New SOFT/HRUF in the Works

I got my Georgi last week and have been really enjoying it, but I want to give myself a little more time to put it through its paces before posting a full review. Hot on the heels of the newcomer, though, was a tantalizing preview of Ecca's latest SOFT/HRUF posted on the Plover Discord:

image of new softhruf

* currently micro USB but final one will be type-c
* micro SD slot for plover files + dictionary
* fully wired or wireless
* smaller interconnect cable between the halves if you want to use wired, but it is also wireless between the halves
* uses standard 18650 cells in a carrier that lets you pop out batteries and replace them at any time without tools

The SOFT/HRUF has always taken the cake in terms of keyfeel due to its custom steno-shaped keytoppers, but it looks like it's also going to be the first in the steno hobbyist market to work as a self-contained machine without necessitating a laptop. The wireless features and battery are also unique among non-proprietary machines, and I'm really excited to see it in action. I'm so impressed by all three major manufacturers of sub-$500 steno machines, and I can't wait to see what the future will bring for all three of them.

Friday, May 10, 2019

Steno at the Venice Biennale

From our amazing Italian steno friend Sillabix, a report about a video art project featuring an Italian stenographer on a Michela keyboard, displayed at this year's Venice Biennale:

hands on a Michela keyboard

Angelica Mesiti's exhibition ASSEMBLY opens with the Michela machine, a 19th century stenographic machine, modeled on a piano keyboard, which is used in the Italian Senate for official parliamentary reporting to ensure transparency within the democratic process. The machine's inventor, Antonio Michela Zucco, was originally inspired by musical notation as a universal language. Mesiti uses this device to code "To Be Written in Another Tongue", a poem by David Malouf, which is then arranged into a musical score by composer Max Lyandvert, and played by an ensemble of musicians, whilst performers, representing the multitude of ancestries that make up cosmopolitan Australia, gather, disassemble, and re-unite.

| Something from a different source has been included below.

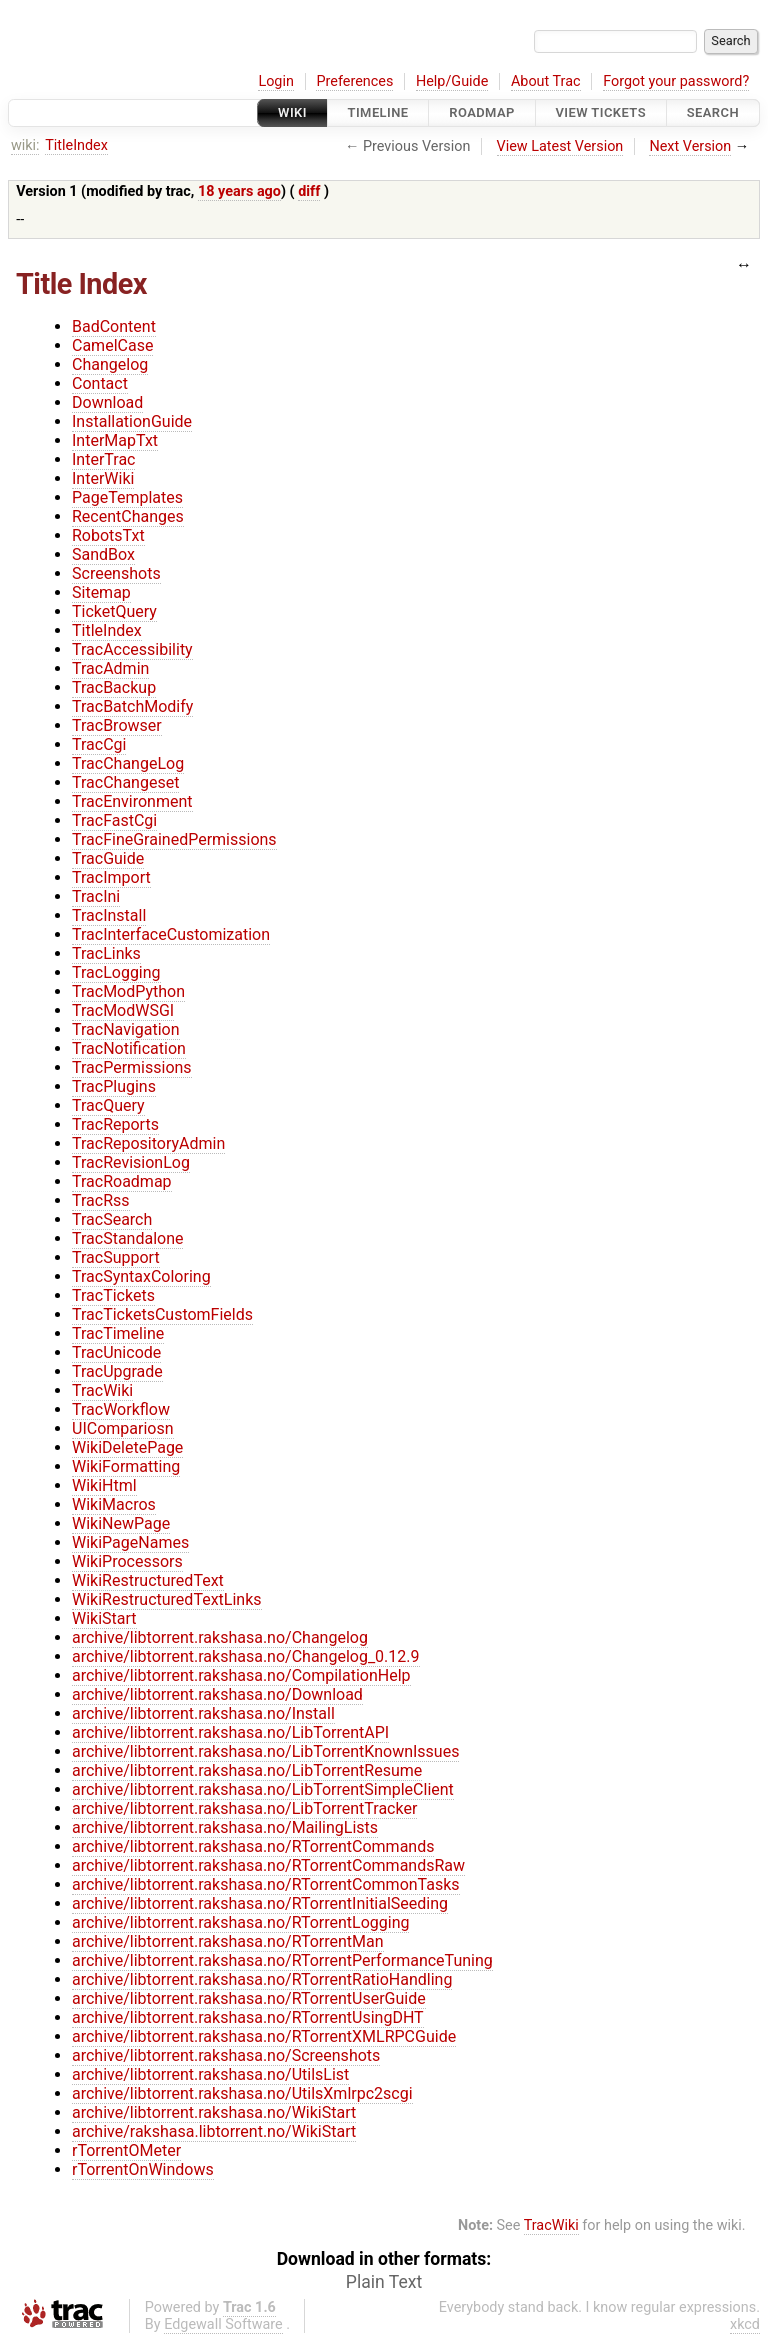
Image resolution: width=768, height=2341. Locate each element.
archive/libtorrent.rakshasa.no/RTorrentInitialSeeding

I was unable to find anything about Plover in particular in the press materials for the event, but Sillabix said "The Venice Biennale Art exhibition started today: thank you Australia for promoting steno (& Plover)," so I'm wondering if the exhibition might have been partially Plover-powered? Extremely cool if so, but even if not, I love seeing what happens whenever steno and art combine.

Friday, May 3, 2019

Plover at PyCon 2019!

me demonstrating Plover at a table in a big conference room
Photo by Francesca Guiducci

Hey, remember when I gave a talk on Plover at PyCon Santa Clara back in 2013? Well, at long last I'm back at PyCon, this time in Cleveland, and not talking but captioning, along with four of my colleagues at White Coat Captioning, including fellow Plover user Stan Sakai! We've already met up with at least one Ploverite friend from the Discord, which was delightful, and we've been giving demos of the wonders of steno during breaks to anyone who wanders by our tables. If you're at PyCon too, please feel free to stop by! I love talking about our glorious little Python-powered steno app and showing off an array of steno hardware both proprietary (Infinity, Luminex, Alienware keyboard) and open (TinyMod and StenoMod; sadly my Georgi didn't arrive in time for me to bring it.) I'm having a blast, and I'd love to meet anyone else who might be interested in steno, whether they've already dipped a toe into the hobby or it's totally new to them. Open Steno's come a heck of a long way since 2013, and I'm so grateful to Python community and our amazing developers (Josh, Hesky, Ted, Benoit Pierre, and so many others) who've helped to make it what it is today.